Eu, o SUS, a ironia e o mau gosto.


Há seis anos atrás eu tive uma dor no olho. Só que a dor no olho era, na verdade, no nervo ótico, que faz parte do sistema nervoso. O meu nervo ótico estava inflamado, e era uma inflamação característica de um processo desmielinizante. Mais tarde eu descobri que a mielina é uma camada de gordura que envolve as células nervosas e que é responsável por passar os estímulos elétricos de uma célula para a outra. Eu descobri também que esta inflamação era causada pelo meu próprio sistema imunológico que, inexplicavelmente, passou a identificar a mielina como um corpo estranho e começou a atacá-la. Em poucas palavras: eu descobri, em detalhes, como se dá uma doença-auto imune no sistema nervoso central. Esta, específica, chama-se Esclerose Múltipla. É o que eu tenho. Há seis anos.

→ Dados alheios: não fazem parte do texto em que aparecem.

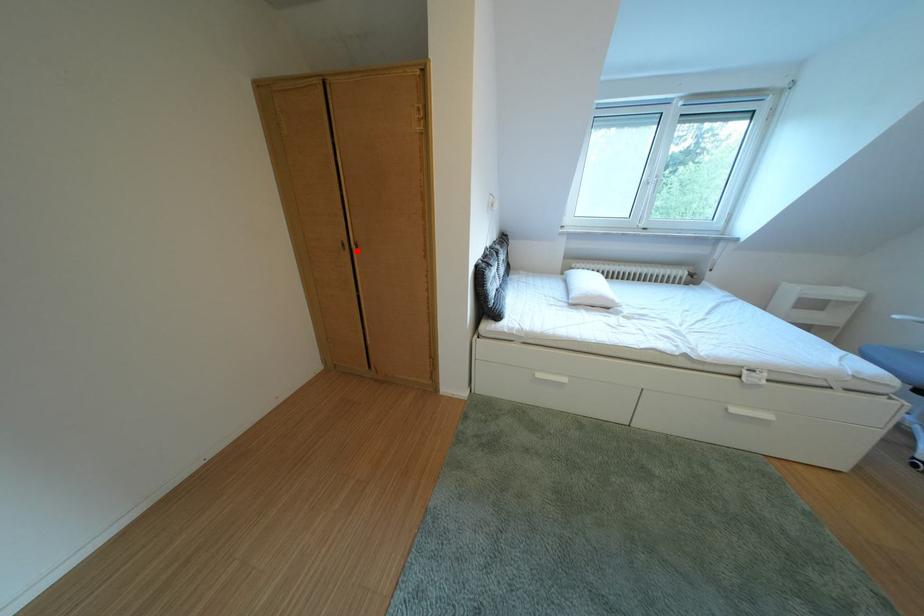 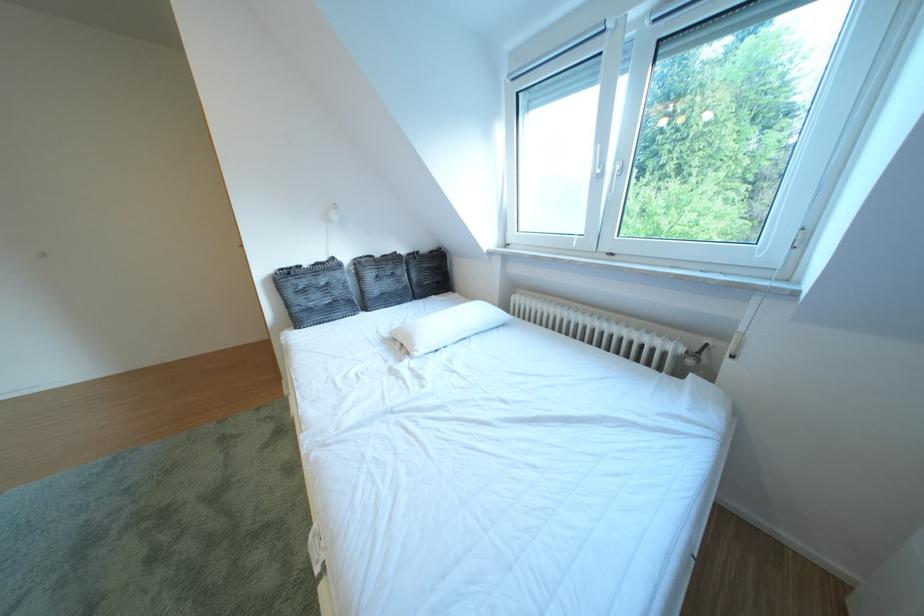 Question: I am providing you with two images of the same scene from different viewpoints. A red point is marked on the first image. Can you still see the location of the red point in image 2?

Choices:
 (A) Yes
 (B) No

Answer: (B) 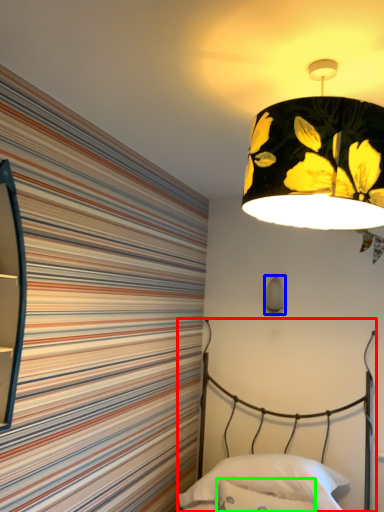 Question: Which object is the closest to the bed (highlighted by a red box)? Choose among these: lamp (highlighted by a blue box) or throw pillow (highlighted by a green box).

Choices:
 (A) lamp
 (B) throw pillow

Answer: (B)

Os médicos sabem tudo sobre o coração e quase nada sobre o cérebro – na minha humilde opinião. Ninguém sabe dizer porque a Esclerose Múltipla se manifesta. Não é uma doença genética. Não tem a ver com estilo de vida, hábitos, vícios. Sabe-se, por mera observação estatística, que mulheres jovens e caucasianas estão mais propensas a desenvolver a doença. Eu tinha 26 anos. Right on target.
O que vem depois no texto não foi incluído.